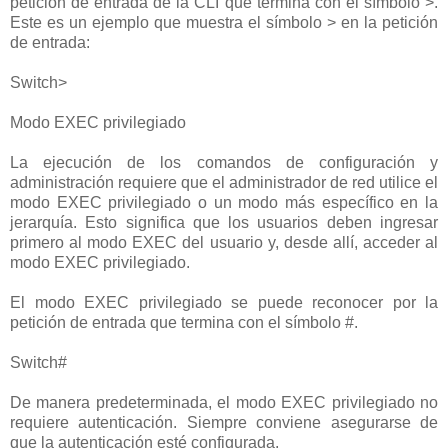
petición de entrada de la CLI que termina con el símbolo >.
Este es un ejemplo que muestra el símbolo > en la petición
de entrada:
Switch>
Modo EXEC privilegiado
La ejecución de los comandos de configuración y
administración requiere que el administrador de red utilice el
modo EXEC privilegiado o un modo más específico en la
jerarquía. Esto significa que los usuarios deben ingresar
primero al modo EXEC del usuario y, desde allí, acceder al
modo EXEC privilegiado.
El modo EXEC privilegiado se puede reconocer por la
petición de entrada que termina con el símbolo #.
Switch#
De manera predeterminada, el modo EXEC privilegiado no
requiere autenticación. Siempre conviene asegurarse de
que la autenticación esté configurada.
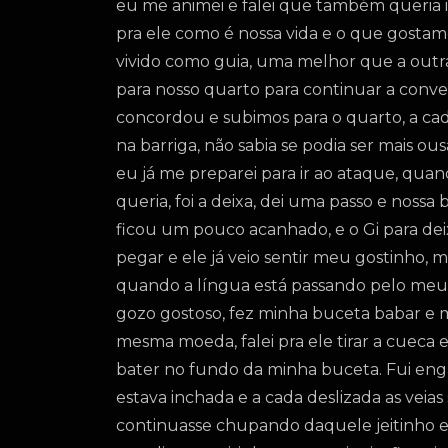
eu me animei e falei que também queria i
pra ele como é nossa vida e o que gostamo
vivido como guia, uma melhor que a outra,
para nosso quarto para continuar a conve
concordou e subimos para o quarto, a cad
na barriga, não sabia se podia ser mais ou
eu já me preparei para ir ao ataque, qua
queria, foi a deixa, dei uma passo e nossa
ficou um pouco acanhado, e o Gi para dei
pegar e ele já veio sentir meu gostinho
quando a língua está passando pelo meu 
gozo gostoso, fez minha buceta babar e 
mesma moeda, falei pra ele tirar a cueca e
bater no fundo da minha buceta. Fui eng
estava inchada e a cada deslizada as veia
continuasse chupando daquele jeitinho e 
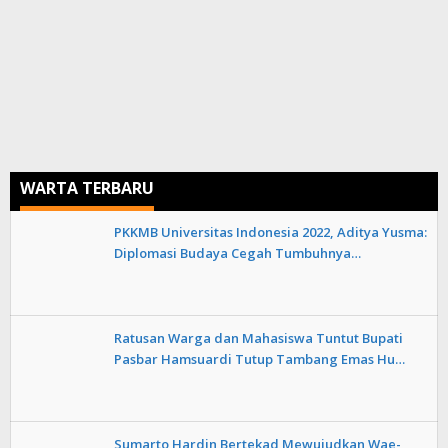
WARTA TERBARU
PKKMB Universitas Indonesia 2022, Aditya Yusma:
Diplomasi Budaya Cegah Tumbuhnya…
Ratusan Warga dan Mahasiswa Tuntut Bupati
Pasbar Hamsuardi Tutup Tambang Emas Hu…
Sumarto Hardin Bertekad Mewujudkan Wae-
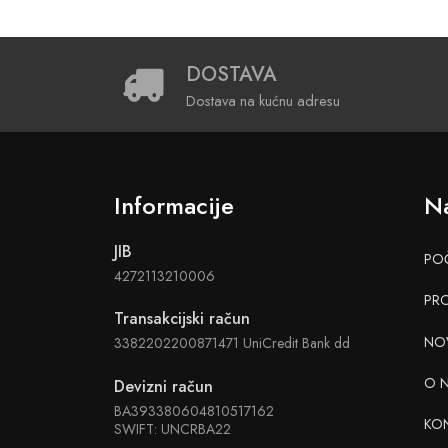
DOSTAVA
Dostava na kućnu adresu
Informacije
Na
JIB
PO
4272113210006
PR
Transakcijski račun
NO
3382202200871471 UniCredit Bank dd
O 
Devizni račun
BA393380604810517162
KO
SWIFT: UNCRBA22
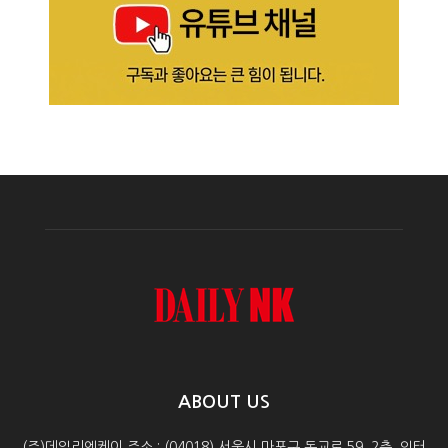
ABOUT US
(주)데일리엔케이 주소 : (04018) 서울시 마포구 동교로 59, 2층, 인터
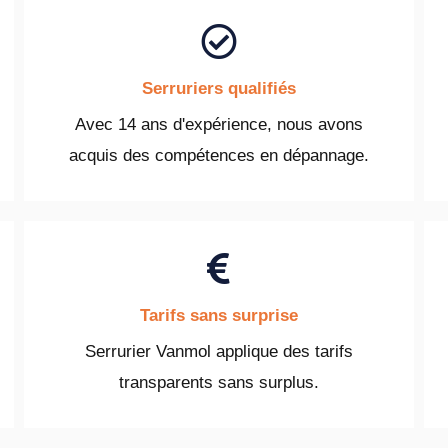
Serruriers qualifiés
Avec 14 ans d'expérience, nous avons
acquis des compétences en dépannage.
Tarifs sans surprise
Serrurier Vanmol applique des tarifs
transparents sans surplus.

● **Exercise objective**: Each line in the listing above that includes "autenticación" is to be copied.

● **Reply to the task**:
requiere autenticación. Siempre conviene asegurarse de
que la autenticación esté configurada.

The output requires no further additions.